Another flier and a Spanish-language radio ad, put forth by a different group, tries to link Logan, a former Miami-Dade school board member, to former Schools Superintendent Rudy Crew and the controversy over whether to remove the book Vamos a Cuba from school libraries. That flier was paid for by Conservatives United, a recently formed ECO out of Melbourne.

Logan, for her part, noted that Diaz voted for SB 408 last year, a sweeping insurance bill that allowed for an increase to Citizens Property Insurance premiums to go up, in some cases. Diaz countered that the measure, among other things, was necessary to redefine sinkhole coverage, and disputed that the rates would go up as far as Logan claimed. 

Diaz, who has raised $243,835 to Logan's $138,470, has been hit by a flier saying he did not support a legislative measure to further restrict abortions, and by a piece saying he voted to approve a tuition hike at public universities.

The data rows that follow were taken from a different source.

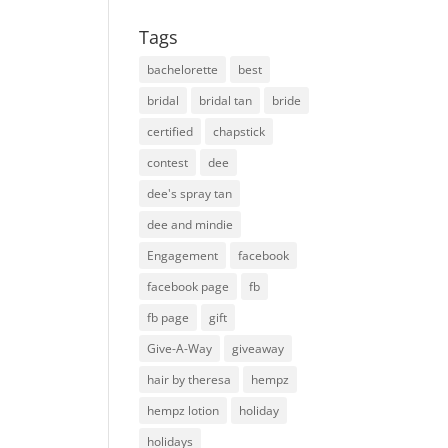
Tags
bachelorette
best
bridal
bridal tan
bride
certified
chapstick
contest
dee
dee's spray tan
dee and mindie
Engagement
facebook
facebook page
fb
fb page
gift
Give-A-Way
giveaway
hair by theresa
hempz
hempz lotion
holiday
holidays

"When they're knocking on doors, they're saying everything: that I'm pro-abortion, that I'm gay,” said Diaz, the vice-chairman of the Miami-Dade legislative delegation, who is married and has two children. "That I voted for a 15-percent increase for [Florida International University] tuition."

The first mailer was paid for by Citizen Action, an ECO registered to Logan consultant Keith Donner. The second came from Parents for Better Education, an ECO registered earlier this year with the county elections department to a Bobbie Mesa of West Miami-Dade. (The other committees mentioned in this post are registered with the state division of elections.)

In addition to the campaign infighting, Logan has been hit by a Florida House ethics complaint from J.C. Planas, a Republican former state representative and lawyer. Planas, who supports Diaz in the race, says Logan broke Florida House rules when Vision 305, a Committee of Continuous Existence (CCE) registered to Donner, reported accepting contributions during the legislative session in January. Vision 305’s website lists as "associated" legislators and candidates Logan and three Democrats: Sen. Gwen Margolis, Rep. John Patrick Julien and candidate Adam Kravitz.

In the complaint, Planas says CCEs "are intricately associated with the member and must abide by the fundraising restrictions imposed on the member unlike other CCEs unaffiliated with any election official."

Logan, however, said in an interview last week that she does not run the committee. "That's not my CCE," she said. "That's not my money."

Logan told the editorial board Wednesday that groups and other Miami-Dade lawmakers have sided with Diaz "because I'm a woman. An independent woman."

Diaz, however, had none of it.

"This isn't about men versus women, and I don't want it painted as that," he said. "In politics, people get attacked and it's not because of their gender. It's because of their record. And everything there is on her record."

Both lamented that the campaign has gotten so ugly.

"It sucks," Diaz said. "It really sucks."

Quipped Logan: "Listen, he could have moved somewhere else."